=== DATA TO EXAMINE ===
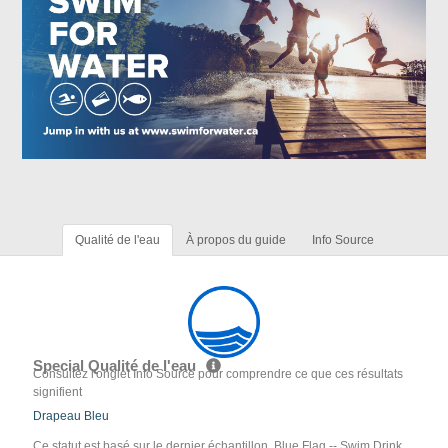
Qualité de l'eau
À propos du guide
Info Source
Special Qualité de l'eau
Consultez l'onglet Info Source pour comprendre ce que ces résultats
signifient
Drapeau Bleu
Ce statut est basé sur le dernier échantillon. Blue Flag -- Swim Drink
===
* WHAT YOU SHOULD DO *
Each line above should be written out again exactly, and no picture should appear in the copy.

* EXERCISE RESULT *
Qualité de l'eau
À propos du guide
Info Source
Special Qualité de l'eau
Consultez l'onglet Info Source pour comprendre ce que ces résultats
signifient
Drapeau Bleu
Ce statut est basé sur le dernier échantillon. Blue Flag -- Swim Drink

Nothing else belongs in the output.